[Saved entries]

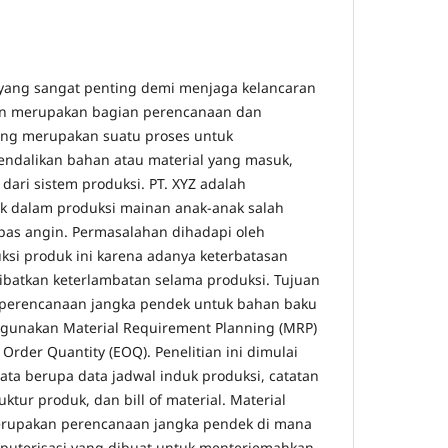
 yang sangat penting demi menjaga kelancaran
ian merupakan bagian perencanaan dan
ang merupakan suatu proses untuk
dalikan bahan atau material yang masuk,
 dari sistem produksi. PT. XYZ adalah
k dalam produksi mainan anak-anak salah
pas angin. Permasalahan dihadapi oleh
si produk ini karena adanya keterbatasan
batkan keterlambatan selama produksi. Tujuan
ah perencanaan jangka pendek untuk bahan baku
gunakan Material Requirement Planning (MRP)
rder Quantity (EOQ). Penelitian ini dimulai
a berupa data jadwal induk produksi, catatan
ktur produk, dan bill of material. Material
rupakan perencanaan jangka pendek di mana
mputerisasi yang dibuat untuk menterjemahkan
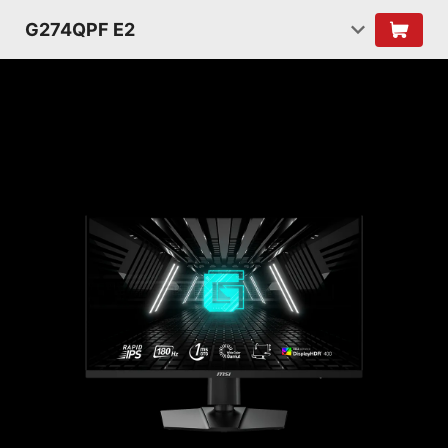
G274QPF E2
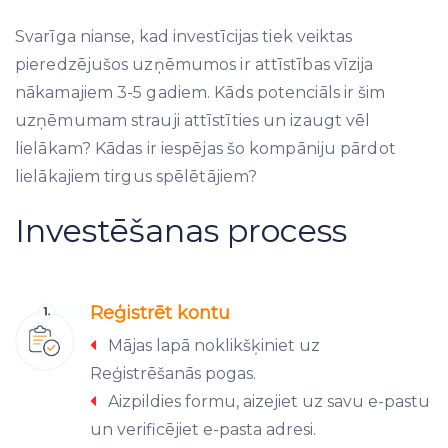
Svarīga nianse, kad investīcijas tiek veiktas
pieredzējušos uzņēmumos ir attīstības vīzija
nākamajiem 3-5 gadiem. Kāds potenciāls ir šim
uzņēmumam strauji attīstīties un izaugt vēl
lielākam? Kādas ir iespējas šo kompāniju pārdot
lielākajiem tirgus spēlētājiem?
Investēšanas process
Reģistrēt kontu
Mājas lapā noklikšķiniet uz
Reģistrēšanās pogas.
Aizpildies formu, aizejiet uz savu e-pastu
un verificējiet e-pasta adresi.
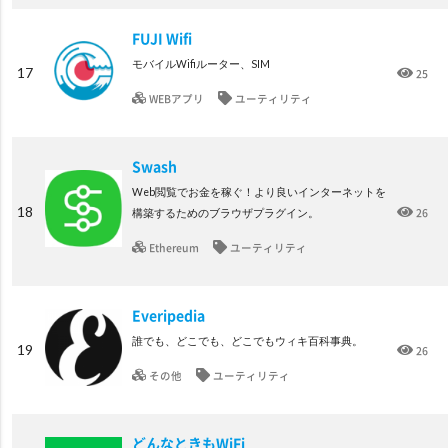
FUJI Wifi
モバイルWifiルーター、SIM
17
25
WEBアプリ
ユーティリティ
Swash
Web閲覧でお金を稼ぐ！より良いインターネットを
18
26
構築するためのブラウザプラグイン。
Ethereum
ユーティリティ
Everipedia
誰でも、どこでも、どこでもウィキ百科事典。
19
26
その他
ユーティリティ
どんなときもWiFi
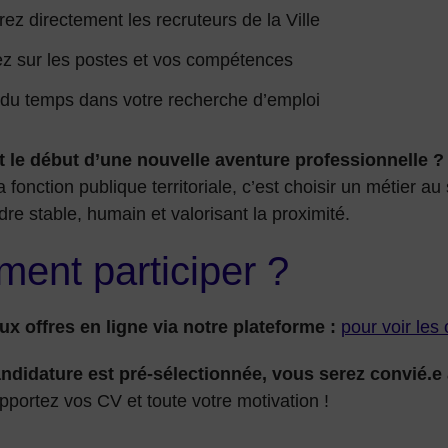
ez directement les recruteurs de la Ville
z sur les postes et vos compétences
du temps dans votre recherche d’emploi
ait le début d’une nouvelle aventure professionnelle ?
a fonction publique territoriale, c’est choisir un métier au
re stable, humain et valorisant la proximité.
ent participer ?
ux offres en ligne via notre plateforme :
pour voir les o
andidature est pré-sélectionnée, vous serez convié.e 
apportez vos CV et toute votre motivation !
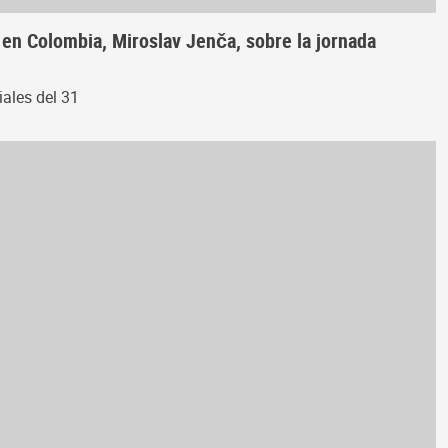
 en Colombia, Miroslav Jenča, sobre la jornada
iales del 31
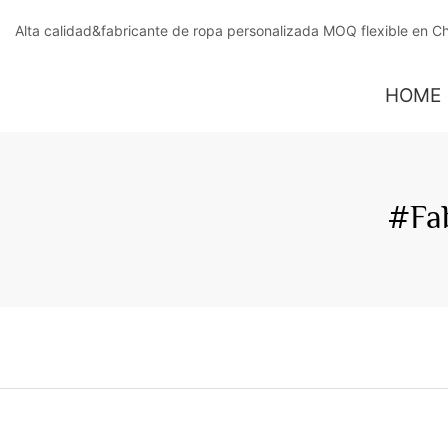
Alta calidad&fabricante de ropa personalizada MOQ flexible en C
HOME
#Fa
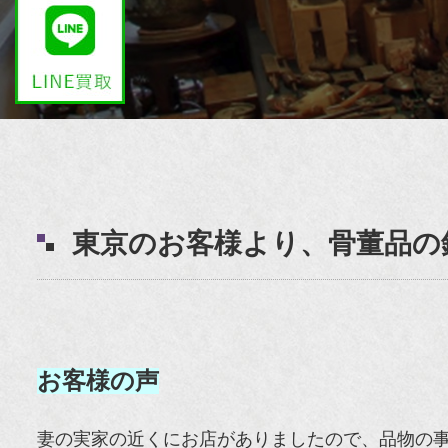
東京のお客様より、骨董品
お客様の声
妻の実家の近くにお店がありましたので、品物の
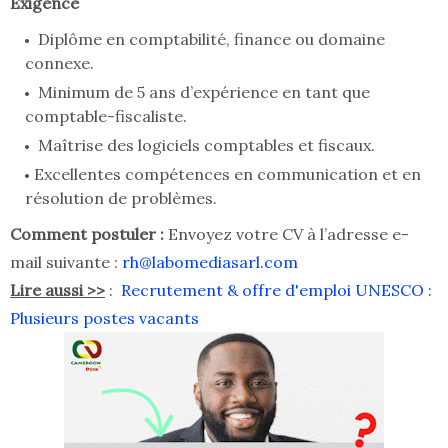
Exigence
Diplôme en comptabilité, finance ou domaine
connexe.
Minimum de 5 ans d’expérience en tant que
comptable-fiscaliste.
Maîtrise des logiciels comptables et fiscaux.
Excellentes compétences en communication et en
résolution de problèmes.
Comment postuler :
Envoyez votre CV à l’adresse e-
mail suivante :
rh@labomediasarl.com
Lire aussi >>
:
Recrutement & offre d'emploi UNESCO :
Plusieurs postes vacants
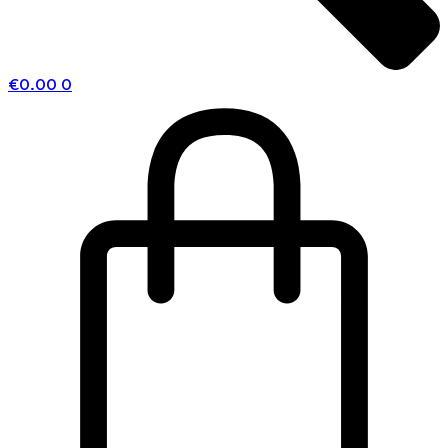
€
0.00
0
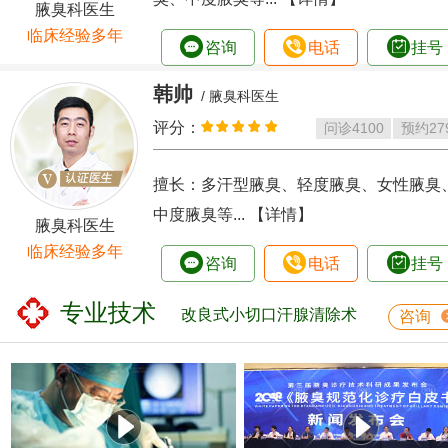
腋臭科医生
临床经验多年
咨询
电话
挂号
韩帅
/ 腋臭科医生
评分：
问诊
4100
预约
27
擅长：多汗型腋臭、轻度腋臭、女性腋臭
中度腋臭等...
【详情】
腋臭科医生
临床经验多年
咨询
电话
挂号
专业技术
改良式小切口汗腺清除术
咨询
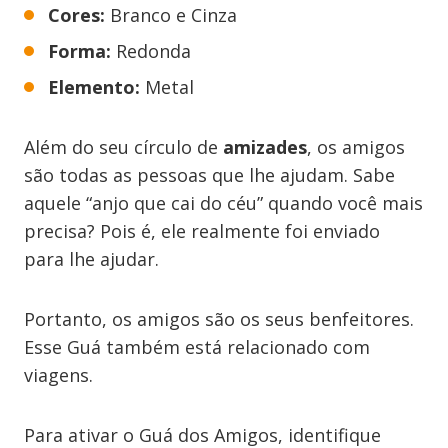
Cores:
Branco e Cinza
Forma:
Redonda
Elemento:
Metal
Além do seu círculo de
amizades
, os amigos
são todas as pessoas que lhe ajudam. Sabe
aquele “anjo que cai do céu” quando você mais
precisa? Pois é, ele realmente foi enviado
para lhe ajudar.
Portanto, os amigos são os seus benfeitores.
Esse Guá também está relacionado com
viagens.
Para ativar o Guá dos Amigos, identifique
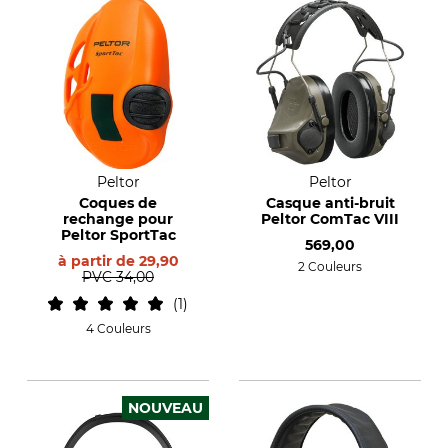
Peltor
Peltor
Coques de
Casque anti-bruit
rechange pour
Peltor ComTac VIII
Peltor SportTac
569,00
à partir de
29,90
2 Couleurs
PVC
34,00
1
4 Couleurs
NOUVEAU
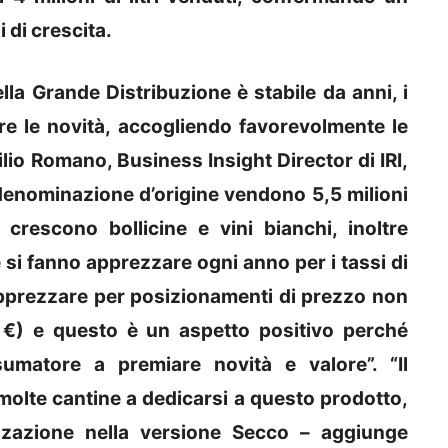
di crescita.
lla Grande Distribuzione è stabile da anni, i
e le novità, accogliendo favorevolmente le
lio Romano, Business Insight Director di IRI,
a denominazione d’origine vendono 5,5 milioni
 crescono bollicine e vini bianchi, inoltre
 si fanno apprezzare ogni anno per i tassi di
 apprezzare per posizionamenti di prezzo non
4 €) e questo è un aspetto positivo perché
nsumatore a premiare novità e valore”.
“Il
olte cantine a dedicarsi a questo prodotto,
izzazione nella versione Secco – aggiunge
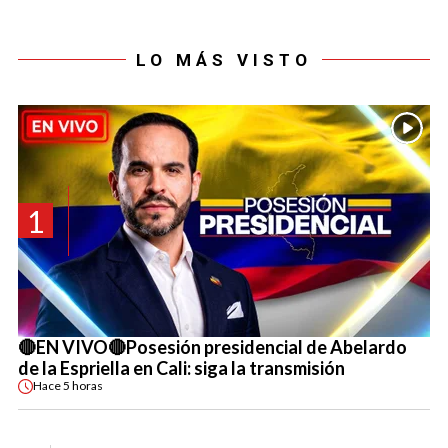
LO MÁS VISTO
1
🔴EN VIVO🔴Posesión presidencial de Abelardo
de la Espriella en Cali: siga la transmisión
Hace
5 horas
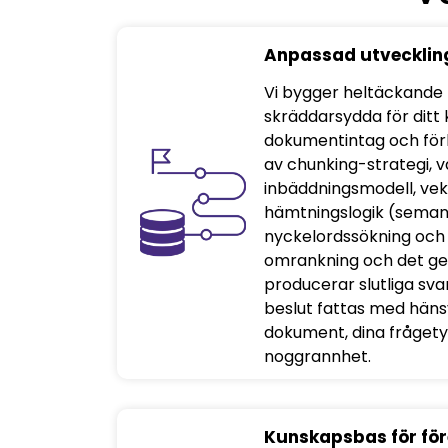
Anpassad utvecklin
Vi bygger heltäckande
skräddarsydda för dit
dokumentintag och för
av chunking-strategi, v
inbäddningsmodell, vekt
hämtningslogik (semant
nyckelordssökning och
omrankning och det ge
producerar slutliga svar
beslut fattas med hänsyn
dokument, dina frågety
noggrannhet.
Kunskapsbas för för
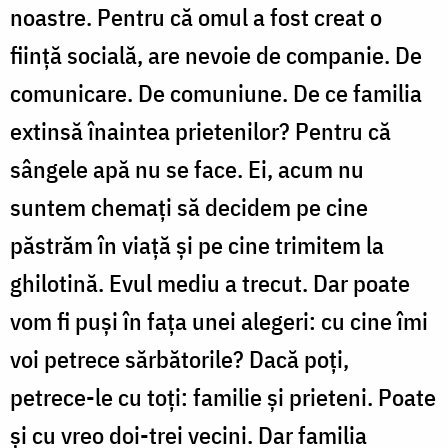
noastre. Pentru că omul a fost creat o
fiinţă socială, are nevoie de companie. De
comunicare. De comuniune. De ce familia
extinsă înaintea prietenilor? Pentru că
sângele apă nu se face. Ei, acum nu
suntem chemaţi să decidem pe cine
păstrăm în viaţă şi pe cine trimitem la
ghilotină. Evul mediu a trecut. Dar poate
vom fi puşi în faţa unei alegeri: cu cine îmi
voi petrece sărbătorile? Dacă poţi,
petrece-le cu toţi: familie şi prieteni. Poate
şi cu vreo doi-trei vecini. Dar familia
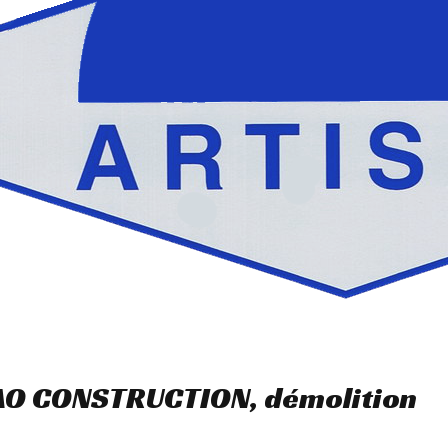
AO CONSTRUCTION, démolition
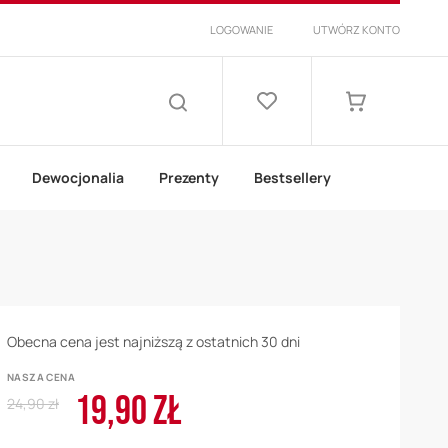
LOGOWANIE
UTWÓRZ KONTO
Lista
życzeń
Mój koszyk
SZUKAJ
Dewocjonalia
Prezenty
Bestsellery
Obecna cena jest najniższą z ostatnich 30 dni
NASZA CENA
19,90 ZŁ
Regular
Cena
24,90 zł
Price
promocyjna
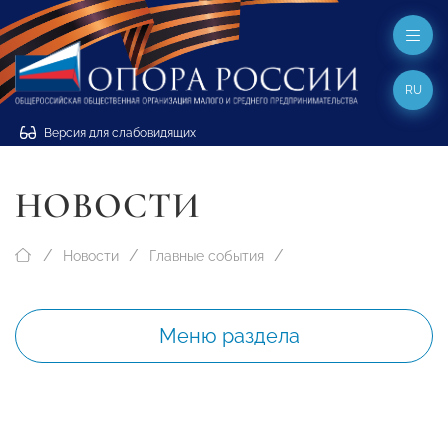
RU
Версия для слабовидящих
НОВОСТИ
Новости
Главные события
Меню раздела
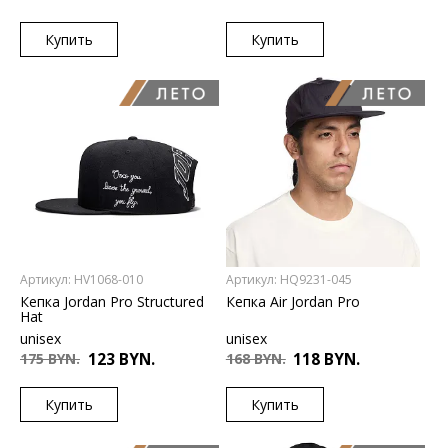
Купить
Купить
US
US
L/XL
S/M
L/XL
Артикул: HV1068-010
Артикул: HQ9231-045
Кепка Jordan Pro Structured
Кепка Air Jordan Pro
Hat
unisex
unisex
175 BYN.
123 BYN.
168 BYN.
118 BYN.
Купить
Купить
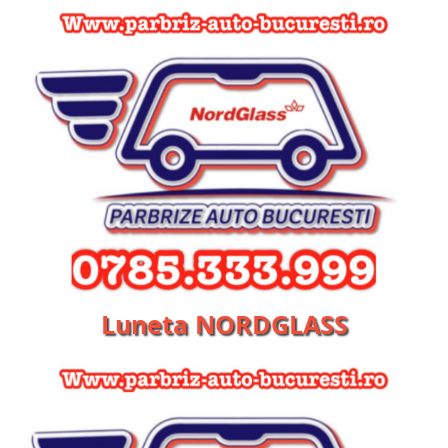
Luneta NORDGLASS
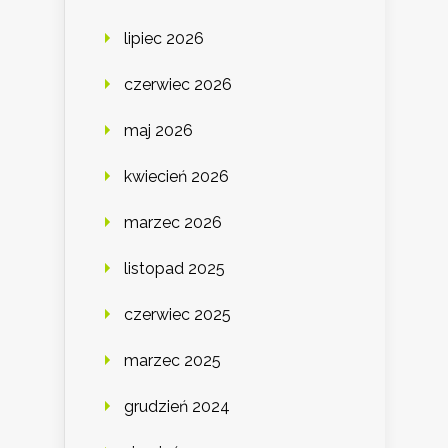
lipiec 2026
czerwiec 2026
maj 2026
kwiecień 2026
marzec 2026
listopad 2025
czerwiec 2025
marzec 2025
grudzień 2024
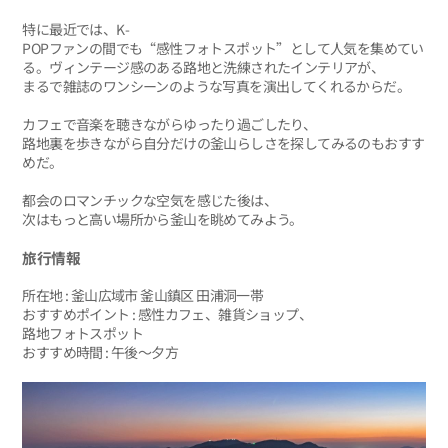
特に最近では、K-
POPファンの間でも“感性フォトスポット”として人気を集めてい
る。ヴィンテージ感のある路地と洗練されたインテリアが、
まるで雑誌のワンシーンのような写真を演出してくれるからだ。
カフェで音楽を聴きながらゆったり過ごしたり、
路地裏を歩きながら自分だけの釜山らしさを探してみるのもおすす
めだ。
都会のロマンチックな空気を感じた後は、
次はもっと高い場所から釜山を眺めてみよう。
旅行情報
所在地 : 釜山広域市 釜山鎮区 田浦洞一帯
おすすめポイント : 感性カフェ、雑貨ショップ、
路地フォトスポット
おすすめ時間 : 午後〜夕方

WORK ITEM
Look above for the line with "omrankning och det ge", then give again exactly every line from there through the line with "ghilotină. Evul mediu a trecut. Dar poate", skipping the pictures.

EXERCISE SOLUTION
omrankning och det ge
producerar slutliga svar
beslut fattas med hänsyn
dokument, dina frågety
noggrannhet.
Kunskapsbas för för
noastre. Pentru că omul a fost creat o
fiinţă socială, are nevoie de companie. De
comunicare. De comuniune. De ce familia
extinsă înaintea prietenilor? Pentru că
sângele apă nu se face. Ei, acum nu
suntem chemaţi să decidem pe cine
păstrăm în viaţă şi pe cine trimitem la
ghilotină. Evul mediu a trecut. Dar poate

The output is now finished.